Is this a thing? I've never tried but to me it seems like it should be. I've always been surprised at the amount of cats caught ice fishing and they taste so good out of the cold water. If anyone targets them at ice out, I'd be interested in the areas to target and what you're baiting with? Do you stay small like wax worms, or small pieces of shad? Thanks in advance.


----------



## M.Magis (Apr 5, 2004)

Some lakes have large shad kills. If you can find where the wind is blowing the floating shad, you‘ll find loads of channel cats.


----------



## Saugeyefisher (Jul 19, 2010)

M.Magis said:


> Some lakes have large shad kills. If you can find where the wind is blowing the floating shad, you‘ll find loads of channel cats.


This 100%
This can be the best time of year for non stop action an occasional big fish. 
Buckeye is a GREAT ice out channel cat lake. As well as Indian,and CJ brown. I'm sure all of them have there moments.

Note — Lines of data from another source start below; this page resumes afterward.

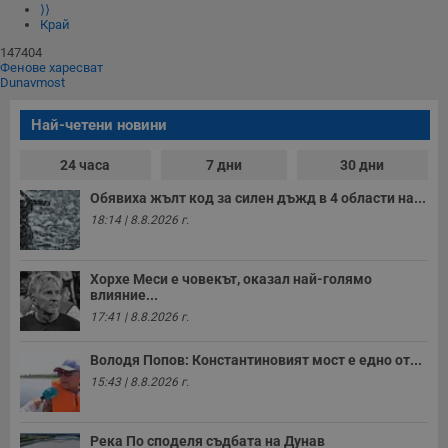
⟩⟩
Край
147404
Фенове харесват
Dunavmost
Най-четени новини
24 часа
7 дни
30 дни
Обявиха жълт код за силен дъжд в 4 области на...
18:14 | 8.8.2026 г.
Хорхе Меси е човекът, оказал най-голямо
влияние...
17:41 | 8.8.2026 г.
Володя Попов: Константиновият мост е едно от...
15:43 | 8.8.2026 г.
Река По споделя съдбата на Дунав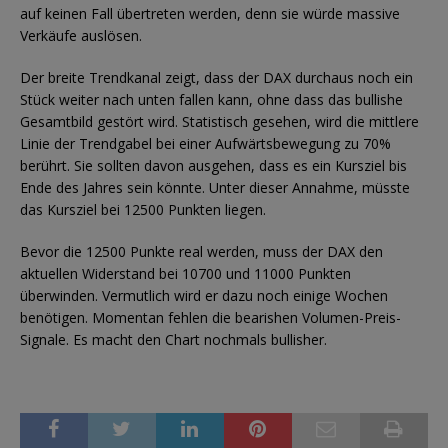
auf keinen Fall übertreten werden, denn sie würde massive
Verkäufe auslösen.
Der breite Trendkanal zeigt, dass der DAX durchaus noch ein
Stück weiter nach unten fallen kann, ohne dass das bullishe
Gesamtbild gestört wird. Statistisch gesehen, wird die mittlere
Linie der Trendgabel bei einer Aufwärtsbewegung zu 70%
berührt. Sie sollten davon ausgehen, dass es ein Kursziel bis
Ende des Jahres sein könnte. Unter dieser Annahme, müsste
das Kursziel bei 12500 Punkten liegen.
Bevor die 12500 Punkte real werden, muss der DAX den
aktuellen Widerstand bei 10700 und 11000 Punkten
überwinden. Vermutlich wird er dazu noch einige Wochen
benötigen. Momentan fehlen die bearishen Volumen-Preis-
Signale. Es macht den Chart nochmals bullisher.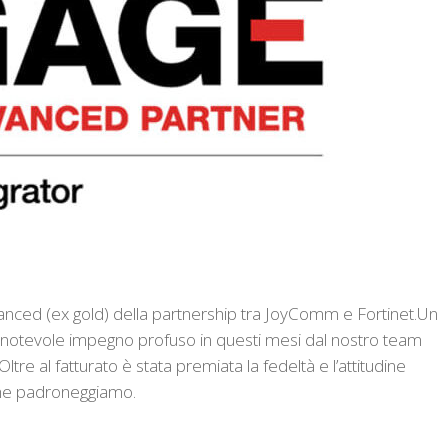
advanced (ex gold) della partnership tra JoyComm e Fortinet.
Un
l notevole impegno profuso in questi mesi dal nostro team
re al fatturato è stata premiata la fedeltà e l’attitudine
che padroneggiamo.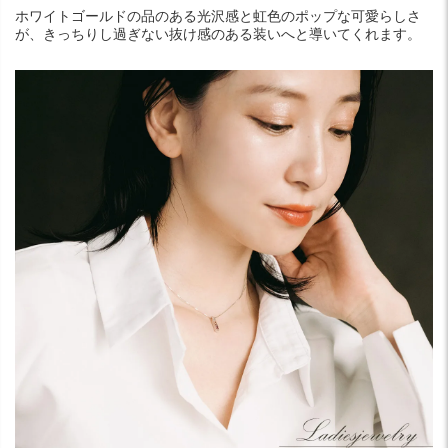
ホワイトゴールドの品のある光沢感と虹色のポップな可愛らしさ
が、きっちりし過ぎない抜け感のある装いへと導いてくれます。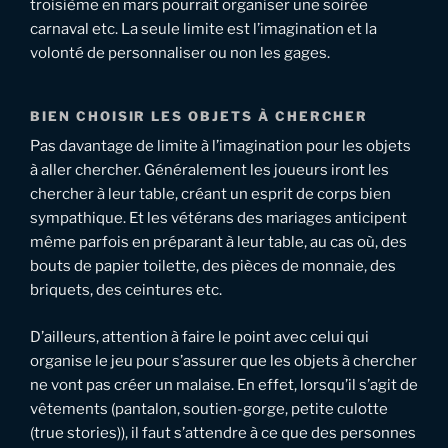
troisième en mars pourrait organiser une soirée
carnaval etc. La seule limite est l’imagination et la
volonté de personnaliser ou non les gages.
BIEN CHOISIR LES OBJETS À CHERCHER
Pas davantage de limite à l’imagination pour les objets
à aller chercher. Généralement les joueurs iront les
chercher à leur table, créant un esprit de corps bien
sympathique. Et les vétérans des mariages anticipent
même parfois en préparant à leur table, au cas où, des
bouts de papier toilette, des pièces de monnaie, des
briquets, des ceintures etc.
D’ailleurs, attention à faire le point avec celui qui
organise le jeu pour s’assurer que les objets à chercher
ne vont pas créer un malaise. En effet, lorsqu’il s’agit de
vêtements (pantalon, soutien-gorge, petite culotte
(true stories)), il faut s’attendre à ce que des personnes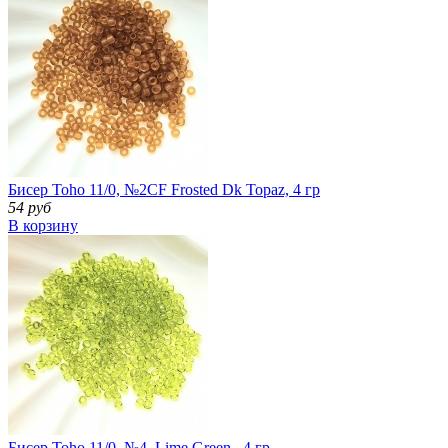
Бисер Toho 11/0, №2CF Frosted Dk Topaz, 4 гр
54 руб
В корзину
Бисер Toho 11/0, №4, Lime Green , 4 гр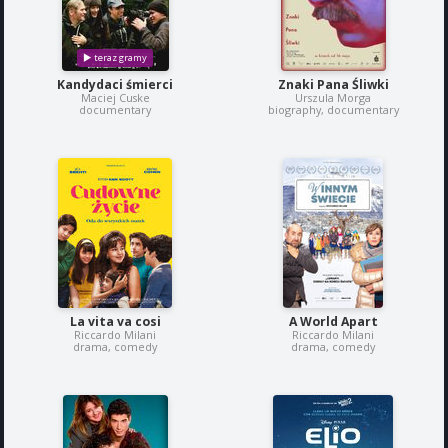
Kandydaci śmierci
Znaki Pana Śliwki
Maciej Cuske
Urszula Morga
documentary
biography, documentary
La vita va cosi
A World Apart
Riccardo Milani
Riccardo Milani
drama, comedy
drama, comedy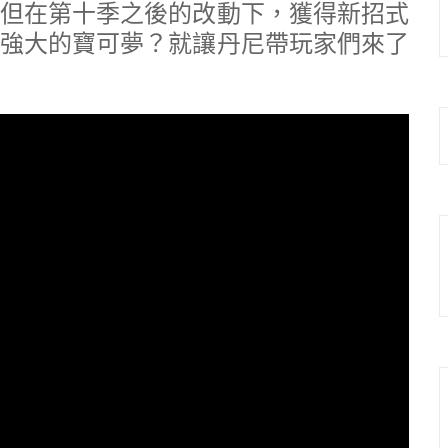
但在第十季之後的改動下，獲得新招式
強大的寶可夢？就讓丹尼帶玩家們來了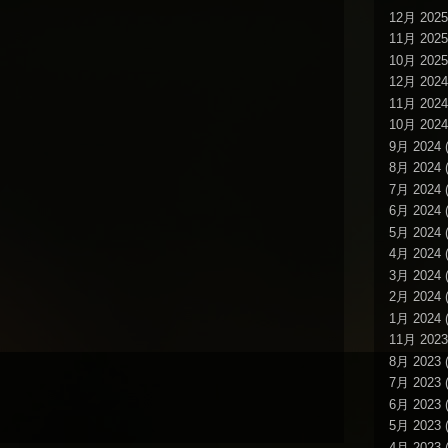
12月 2025
11月 2025
10月 2025
12月 2024
11月 2024
10月 2024
9月 2024
(
8月 2024
(
7月 2024
(
6月 2024
(
5月 2024
(
4月 2024
(
3月 2024
(
2月 2024
(
1月 2024
(
11月 2023
8月 2023
(
7月 2023
(
6月 2023
(
5月 2023
(
4月 2023
(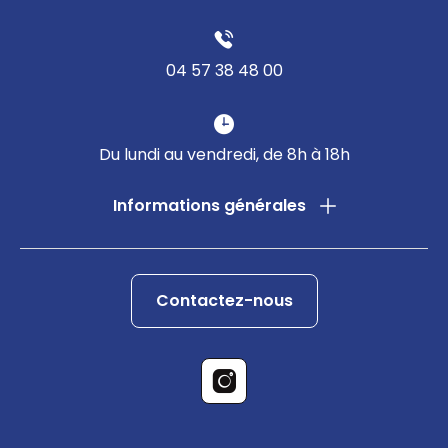
04 57 38 48 00
Du lundi au vendredi, de 8h à 18h
Informations générales
Contactez-nous
Instagram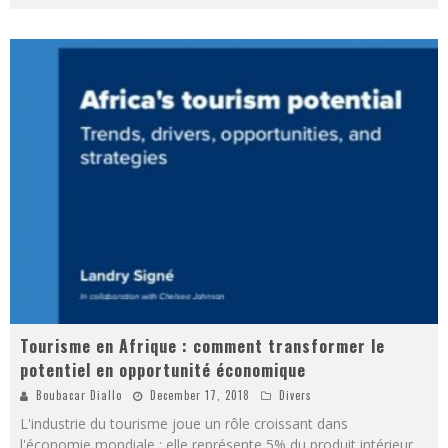
Tourisme en Afrique : comment transformer le
potentiel en opportunité économique
Boubacar Diallo
December 17, 2018
Divers
L'industrie du tourisme joue un rôle croissant dans
l'économie mondiale : elle représente 5% du produit intérieur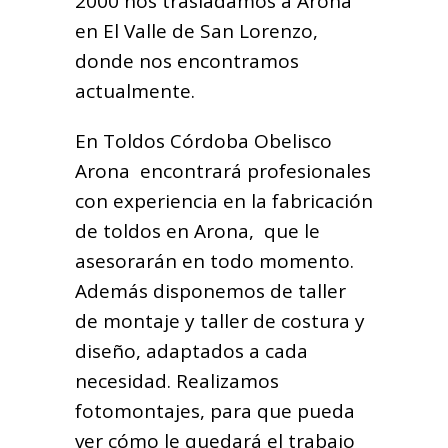
2000 nos trasladamos a Arona
en El Valle de San Lorenzo,
donde nos encontramos
actualmente.
En Toldos Córdoba Obelisco
Arona encontrará profesionales
con experiencia en la fabricación
de toldos en Arona, que le
asesorarán en todo momento.
Además disponemos de taller
de montaje y taller de costura y
diseño, adaptados a cada
necesidad. Realizamos
fotomontajes, para que pueda
ver cómo le quedará el trabajo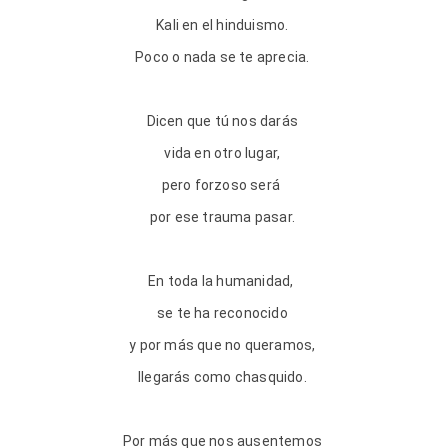
Kali en el hinduismo.
Poco o nada se te aprecia.
Dicen que tú nos darás
vida en otro lugar,
pero forzoso será
por ese trauma pasar.
En toda la humanidad,
se te ha reconocido
y por más que no queramos,
llegarás como chasquido.
Por más que nos ausentemos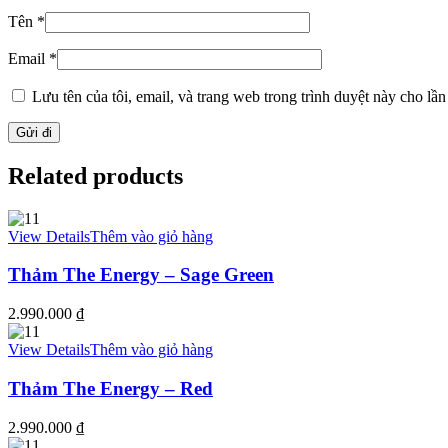
Tên
*
Email
*
Lưu tên của tôi, email, và trang web trong trình duyệt này cho lần 
Related products
View Details
Thêm vào giỏ hàng
Thảm The Energy – Sage Green
2.990.000
₫
View Details
Thêm vào giỏ hàng
Thảm The Energy – Red
2.990.000
₫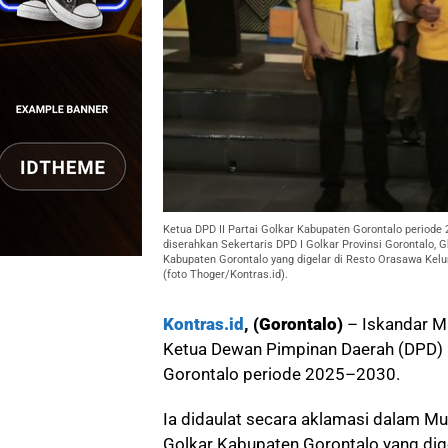
Ketua DPD II Partai Golkar Kabupaten Gorontalo period
diserahkan Sekertaris DPD I Golkar Provinsi Gorontalo, G
Kabupaten Gorontalo yang digelar di Resto Orasawa Ke
(foto Thoger/Kontras.id).
Kontras.id
, (Gorontalo)
– Iskandar Ma
Ketua Dewan Pimpinan Daerah (DPD) I
Gorontalo periode 2025–2030.
Ia didaulat secara aklamasi dalam M
Golkar Kabupaten Gorontalo yang dig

But those 3 I have experience with.


----------



## TomC (Aug 14, 2007)

fish on bottom or a bobber around the dead shad?


----------



## M.Magis (Apr 5, 2004)

I think either can work, just depends on the situation. My guess is the on bottom will always work, using a bobber will work in the right situation.


----------



## Workingman (Jan 21, 2016)

I've been using a float with my bottom rig to keep the bait up out of the muck and weeds. Think it's called a santee cooper rig? I feel like its led to more bites. Have catfished this ice out situation yet. Hoping to get out in the next few days though!


----------